HOW TO COMPLETE THIS TASK> Your reply should repeat all records verbatim and contain no images.
::: DATA PROVIDED
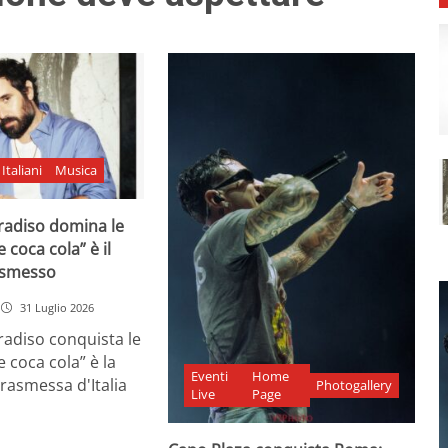
Italiani
Musica
adiso domina le
e coca cola” è il
asmesso
31 Luglio 2026
diso conquista le
e coca cola” è la
Eventi
Home
rasmessa d'Italia
Photogallery
Live
Page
::::::
ANSWER SPACE>
Italiani
Musica
adiso domina le
e coca cola” è il
asmesso
31 Luglio 2026
diso conquista le
e coca cola” è la
Eventi
Home
rasmessa d'Italia
Photogallery
Live
Page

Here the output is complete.